High-fives were exchanged over the dinner table during this meal (in a very brief pause from shoveling the food into our mouths; I’m a too-fast eater to begin with and yet still embarrassed by how extra quickly I devoured these meatballs every time). I’m ridiculously pleased with it, not only because I managed to merge two recipes and totally nail it (on the second attempt anyway), but also because, like many of the recipes I’ve been trying lately, it represents something that would have repulsed (or at least failed to interest) my younger self. It’s been fun to have the chance to discover foods gradually in my own time instead of just being a jaded sushi eater by age 8, but still, my younger self was totally missing out!

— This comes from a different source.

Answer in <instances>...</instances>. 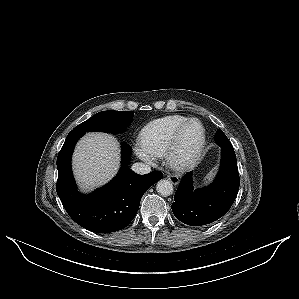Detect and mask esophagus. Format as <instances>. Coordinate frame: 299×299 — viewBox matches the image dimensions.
Returning a JSON list of instances; mask_svg holds the SVG:
<instances>
[{"mask_svg": "<svg viewBox=\"0 0 299 299\" xmlns=\"http://www.w3.org/2000/svg\"><path fill=\"white\" fill-rule=\"evenodd\" d=\"M166 177L174 185H177L179 183V181H180L179 178H178V176L173 175V174H167Z\"/></svg>", "mask_w": 299, "mask_h": 299, "instance_id": "esophagus-1", "label": "esophagus"}]
</instances>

I’ll just have to eat many more Swedish meatballs this year to make up for it.
¼ cup rice vinegar
1 tablespoon sugar
½ teaspoon salt
7 ounces radishes, thinly sliced
2-3 small Persian cucumbers, thinly sliced
About 2 tablespoons chopped fresh dill
1 large egg
¼ cup heavy cream (or half-and-half or milk)
1 slice sandwich bread, crusts removed, torn into ½-inch pieces
1 small onion, grated on the large holes of a box grater
1/8 teaspoon nutmeg
¼ teaspoon allspice
1 teaspoon sugar
1 teaspoon salt
1/8 teaspoon freshly ground black pepper
½ pound ground pork
½ pound ground beef
1 tablespoon olive oil
1 tablespoon butter
1 tablespoon flour
½ cup chicken broth
¾ cup beef broth
¾ cup sour cream or heavy cream
2 teaspoons lemon juice
1 large handful fresh parsley, minced
8 ounces egg noodles, cooked and drained
- To make the pickles, combine the rice vinegar, sugar, and salt in a medium bowl, and mix well until the sugar and salt are dissolved. Add the cucumber and radish to the bowl, then refrigerate for at least 30 minutes, mixing occasionally. When ready to serve, stir in the dill.

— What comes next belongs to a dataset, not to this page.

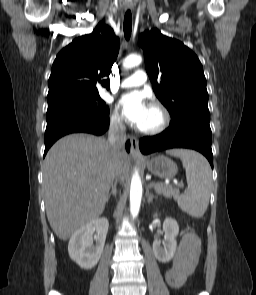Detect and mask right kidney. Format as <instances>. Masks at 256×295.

- To make the meatballs, whisk the egg and the cream (or half-and-half or milk) together in a large bowl. Add the bread and stir to combine. Let sit for 5 minutes or so.

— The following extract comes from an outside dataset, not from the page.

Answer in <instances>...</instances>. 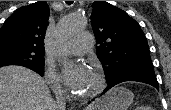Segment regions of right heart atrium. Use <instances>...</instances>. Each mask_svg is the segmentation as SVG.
Wrapping results in <instances>:
<instances>
[{"label":"right heart atrium","mask_w":171,"mask_h":110,"mask_svg":"<svg viewBox=\"0 0 171 110\" xmlns=\"http://www.w3.org/2000/svg\"><path fill=\"white\" fill-rule=\"evenodd\" d=\"M45 78L51 89L56 94H61L64 92L59 75L56 73L55 69L49 63L46 64Z\"/></svg>","instance_id":"right-heart-atrium-1"}]
</instances>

- Add the remaining meatball ingredients, except for the oil, and mix together lightly with your hands or two forks, just until combined. Form into about 25 to 30 1-inch meatballs.
- Heat the oil in a large nonstick skillet over medium-high heat. Add half the meatballs in a single layer. Cook for a few minutes per side, until browned all over but still slightly underdone. Transfer to a paper-towel lined plate. Repeat with the rest of the meatballs.
- To make the sauce, return the empty skillet to medium heat and melt the butter. Add the flour and whisk constantly until it’s light brown. Whisk in the chicken and beef broth, and bring to a simmer. Continue to simmer until the sauce is reduced to about 1 cup, which will take approximately 5 minutes. Stir in the cream and return to a simmer. Add the meatballs and simmer for about 5 minutes to warm them through and finish cooking. Add the lemon juice and parsley, and season the sauce to taste with salt and pepper. Serve over egg noodles and top with pickles.
Time: 1 hour 15 minutes
Leftover potential: Good; store pickles separately.